With eminent logic, Ricardo argued that it is best that every country specializes in certain fields of production, which would allow them all to trade with each other, selling products in which they had a relative advantage and buying those in which they had a relative disadvantage. This specialization at the level of production necessarily leads to specialization at the level of nations, so that all countries will show a positive balance with some countries and negative with others.
The aggregate balance does not depend on this specialization, as it reflects the difference between a country's total expenditures and revenues, and must include the financial component (I cannot spend more than I earn unless someone finances the difference). History shows that countries open to trade have always achieved better growth. The Republic of Venice of the Renaissance era and the late Middle Ages Hanseatic League in northern Europe are specific examples of how exchanges have fueled economic growth of nations through history.
It might be useful to review this concept today when the heads of some of the world's most powerful states have challenged many of the limits of diplomacy and raised the threat of a trade war. The focus today is on the bilateral relationship between the United States and most of the countries with which it trades, and its recent decision to impose tariffs on imported steel and aluminum. This measure is the culmination of a series of threats against several countries enjoying a positive trade balance with the United States.
History has shown that this remark is simply wrong.
The United States has persistently had a negative trade balance with most countries for more than half a century now. This has prompted President Donald J. Trump to argue that trade is unfair and that most countries are abusing the United States' good will. As he recently declared via Twitter: "trade wars are good and easy to win." History has shown that this remark is simply wrong.
In the trade war unleashed in 1934, U.S. imports fell dramatically in the wake of tariff applications, but not, to the country's surprise, as much as an even sharper fall in exports. Clearly accumulated trade deficits have generated tensions throughout history. When the Bretton Woods agreements were signed, the economist John Maynard Keynes put special emphasis on reducing such tensions by creating an international currency, the Bancor, though its failure to materialize led instead to the generalized use of the U.S. dollar in international transactions. That led to foreigners holding on to their dollar reserves, which could only be obtained in exchange for goods and services. Inevitably that accumulation was reflected as part of the emitting country's trade deficits.
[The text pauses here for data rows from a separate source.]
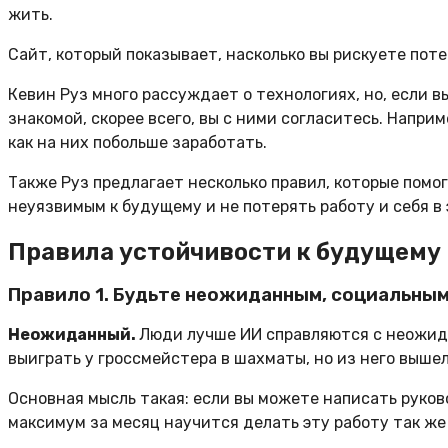
жить.
Сайт, который показывает, насколько вы рискуете пот
Кевин Руз много рассуждает о технологиях, но, если в
знакомой, скорее всего, вы с ними согласитесь. Напри
как на них побольше заработать.
Также Руз предлагает несколько правил, которые помог
неуязвимым к будущему и не потерять работу и себя в
Правила устойчивости к будущему
Правило 1. Будьте неожиданным, социальны
Неожиданный.
Люди лучше ИИ справляются с неожид
выиграть у гроссмейстера в шахматы, но из него выше
Основная мысль такая: если вы можете написать руково
максимум за месяц научится делать эту работу так же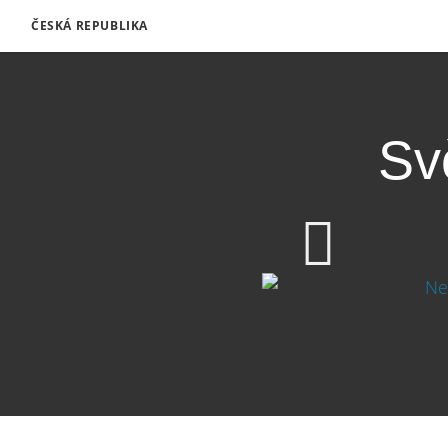
ČESKÁ REPUBLIKA
Sv
1080p
720p
360p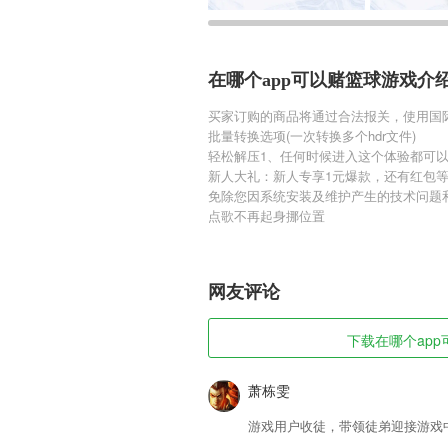
在哪个app可以赌篮球游戏介
买家订购的商品将通过合法报关，使用国
批量转换选项(一次转换多个hdr文件)
轻松解压1、任何时候进入这个体验都可
新人大礼：新人专享1元爆款，还有红包
免除您因系统安装及维护产生的技术问题
点歌不再起身挪位置
网友评论
下载在哪个app可
萧栋雯
游戏用户收徒，带领徒弟迎接游戏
Transactional demand for dollars grows constantly because the value of international trade is also rising, and these dollars are acquired in exchange for goods and services. Contrary to what President Trump claims, the United States benefits from these deficits instead of losing out. It does not have deficits for the actions of other countries or for not being competitive, but for being the emitting country of the currency used most widely in international trade.
Trump has argued that slapping tariffs on aluminum and steel is in line with national security objectives. Regardless of whether or not this is valid, such blatantly protectionist measures may trigger trade wars of differing magnitude, which will, instead of protecting certain sectors, end up impoverishing the nations involved. Trade wars happen when countries compete to limit, through tariffs and other instruments, international trade. Europe has already expressed its intention to respond to these measures by imposing its own importation tariffs on an increasing number of products from the United States. It is commonly argued that such measures protect industries and by extension the economy, from outside competition. In fact, the benefits given to these sectors are ultimately paid for by other sectors in the country, which must pay more for the same products. The effective global protection given to the economy is, by definition, equivalent to zero.
The United States should not lose sight of the fact that for the size of its economy, its measures will have a significant effect on the entire world's economy. Changes in the structure of the world economy could thus lead other countries to trade among themselves, and leave the U.S. isolated.